* [ACTIVITY]: Every word of the listing must be returned. Retype it exactly.

* [THE DATA]:
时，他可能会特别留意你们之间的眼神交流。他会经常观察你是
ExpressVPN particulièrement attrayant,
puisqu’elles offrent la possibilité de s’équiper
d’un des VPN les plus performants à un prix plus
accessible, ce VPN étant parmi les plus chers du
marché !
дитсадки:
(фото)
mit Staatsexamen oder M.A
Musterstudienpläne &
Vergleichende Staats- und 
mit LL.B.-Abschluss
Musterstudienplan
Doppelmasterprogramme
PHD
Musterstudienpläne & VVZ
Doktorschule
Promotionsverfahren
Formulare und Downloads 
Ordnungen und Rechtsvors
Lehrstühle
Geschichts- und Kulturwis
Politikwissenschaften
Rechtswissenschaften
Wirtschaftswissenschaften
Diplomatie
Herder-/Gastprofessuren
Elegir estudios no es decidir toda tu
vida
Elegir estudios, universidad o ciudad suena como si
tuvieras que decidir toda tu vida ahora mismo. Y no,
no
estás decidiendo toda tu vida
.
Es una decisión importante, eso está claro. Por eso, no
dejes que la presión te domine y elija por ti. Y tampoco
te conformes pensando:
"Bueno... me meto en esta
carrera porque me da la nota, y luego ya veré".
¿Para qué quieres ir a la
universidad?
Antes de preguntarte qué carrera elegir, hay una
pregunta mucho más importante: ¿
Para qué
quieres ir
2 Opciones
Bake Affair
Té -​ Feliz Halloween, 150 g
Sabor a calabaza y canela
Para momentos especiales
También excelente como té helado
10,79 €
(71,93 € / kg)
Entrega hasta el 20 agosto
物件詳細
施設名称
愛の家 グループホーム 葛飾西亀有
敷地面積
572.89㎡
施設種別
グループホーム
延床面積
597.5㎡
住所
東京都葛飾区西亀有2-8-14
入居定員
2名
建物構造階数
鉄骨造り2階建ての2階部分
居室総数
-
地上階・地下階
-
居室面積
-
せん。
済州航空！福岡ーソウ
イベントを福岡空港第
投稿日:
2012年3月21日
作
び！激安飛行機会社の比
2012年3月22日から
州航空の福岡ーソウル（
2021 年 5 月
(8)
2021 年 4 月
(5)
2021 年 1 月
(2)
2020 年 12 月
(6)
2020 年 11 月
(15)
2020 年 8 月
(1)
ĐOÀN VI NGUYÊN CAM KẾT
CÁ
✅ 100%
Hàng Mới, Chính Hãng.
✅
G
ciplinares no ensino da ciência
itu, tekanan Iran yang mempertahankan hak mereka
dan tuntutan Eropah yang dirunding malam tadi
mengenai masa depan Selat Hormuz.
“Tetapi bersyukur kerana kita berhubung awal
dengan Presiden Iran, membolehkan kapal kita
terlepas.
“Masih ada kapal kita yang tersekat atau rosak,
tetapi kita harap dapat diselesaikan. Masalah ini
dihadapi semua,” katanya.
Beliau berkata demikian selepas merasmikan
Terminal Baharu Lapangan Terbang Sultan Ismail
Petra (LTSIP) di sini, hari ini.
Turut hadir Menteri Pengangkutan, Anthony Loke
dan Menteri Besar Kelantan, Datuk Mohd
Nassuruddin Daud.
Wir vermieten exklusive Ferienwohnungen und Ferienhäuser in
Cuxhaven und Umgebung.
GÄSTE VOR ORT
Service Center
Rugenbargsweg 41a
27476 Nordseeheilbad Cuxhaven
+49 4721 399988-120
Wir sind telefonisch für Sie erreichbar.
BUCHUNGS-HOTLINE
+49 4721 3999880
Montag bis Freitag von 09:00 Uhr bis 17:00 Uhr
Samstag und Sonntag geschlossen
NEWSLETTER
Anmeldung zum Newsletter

* [EXPECTED ANSWER]:
时，他可能会特别留意你们之间的眼神交流。他会经常观察你是
ExpressVPN particulièrement attrayant,
puisqu’elles offrent la possibilité de s’équiper
d’un des VPN les plus performants à un prix plus
accessible, ce VPN étant parmi les plus chers du
marché !
дитсадки:
(фото)
mit Staatsexamen oder M.A
Musterstudienpläne &
Vergleichende Staats- und 
mit LL.B.-Abschluss
Musterstudienplan
Doppelmasterprogramme
PHD
Musterstudienpläne & VVZ
Doktorschule
Promotionsverfahren
Formulare und Downloads 
Ordnungen und Rechtsvors
Lehrstühle
Geschichts- und Kulturwis
Politikwissenschaften
Rechtswissenschaften
Wirtschaftswissenschaften
Diplomatie
Herder-/Gastprofessuren
Elegir estudios no es decidir toda tu
vida
Elegir estudios, universidad o ciudad suena como si
tuvieras que decidir toda tu vida ahora mismo. Y no,
no
estás decidiendo toda tu vida
.
Es una decisión importante, eso está claro. Por eso, no
dejes que la presión te domine y elija por ti. Y tampoco
te conformes pensando:
"Bueno... me meto en esta
carrera porque me da la nota, y luego ya veré".
¿Para qué quieres ir a la
universidad?
Antes de preguntarte qué carrera elegir, hay una
pregunta mucho más importante: ¿
Para qué
quieres ir
2 Opciones
Bake Affair
Té -​ Feliz Halloween, 150 g
Sabor a calabaza y canela
Para momentos especiales
También excelente como té helado
10,79 €
(71,93 € / kg)
Entrega hasta el 20 agosto
物件詳細
施設名称
愛の家 グループホーム 葛飾西亀有
敷地面積
572.89㎡
施設種別
グループホーム
延床面積
597.5㎡
住所
東京都葛飾区西亀有2-8-14
入居定員
2名
建物構造階数
鉄骨造り2階建ての2階部分
居室総数
-
地上階・地下階
-
居室面積
-
せん。
済州航空！福岡ーソウ
イベントを福岡空港第
投稿日:
2012年3月21日
作
び！激安飛行機会社の比
2012年3月22日から
州航空の福岡ーソウル（
2021 年 5 月
(8)
2021 年 4 月
(5)
2021 年 1 月
(2)
2020 年 12 月
(6)
2020 年 11 月
(15)
2020 年 8 月
(1)
ĐOÀN VI NGUYÊN CAM KẾT
CÁ
✅ 100%
Hàng Mới, Chính Hãng.
✅
G
ciplinares no ensino da ciência
itu, tekanan Iran yang mempertahankan hak mereka
dan tuntutan Eropah yang dirunding malam tadi
mengenai masa depan Selat Hormuz.
“Tetapi bersyukur kerana kita berhubung awal
dengan Presiden Iran, membolehkan kapal kita
terlepas.
“Masih ada kapal kita yang tersekat atau rosak,
tetapi kita harap dapat diselesaikan. Masalah ini
dihadapi semua,” katanya.
Beliau berkata demikian selepas merasmikan
Terminal Baharu Lapangan Terbang Sultan Ismail
Petra (LTSIP) di sini, hari ini.
Turut hadir Menteri Pengangkutan, Anthony Loke
dan Menteri Besar Kelantan, Datuk Mohd
Nassuruddin Daud.
Wir vermieten exklusive Ferienwohnungen und Ferienhäuser in
Cuxhaven und Umgebung.
GÄSTE VOR ORT
Service Center
Rugenbargsweg 41a
27476 Nordseeheilbad Cuxhaven
+49 4721 399988-120
Wir sind telefonisch für Sie erreichbar.
BUCHUNGS-HOTLINE
+49 4721 3999880
Montag bis Freitag von 09:00 Uhr bis 17:00 Uhr
Samstag und Sonntag geschlossen
NEWSLETTER
Anmeldung zum Newsletter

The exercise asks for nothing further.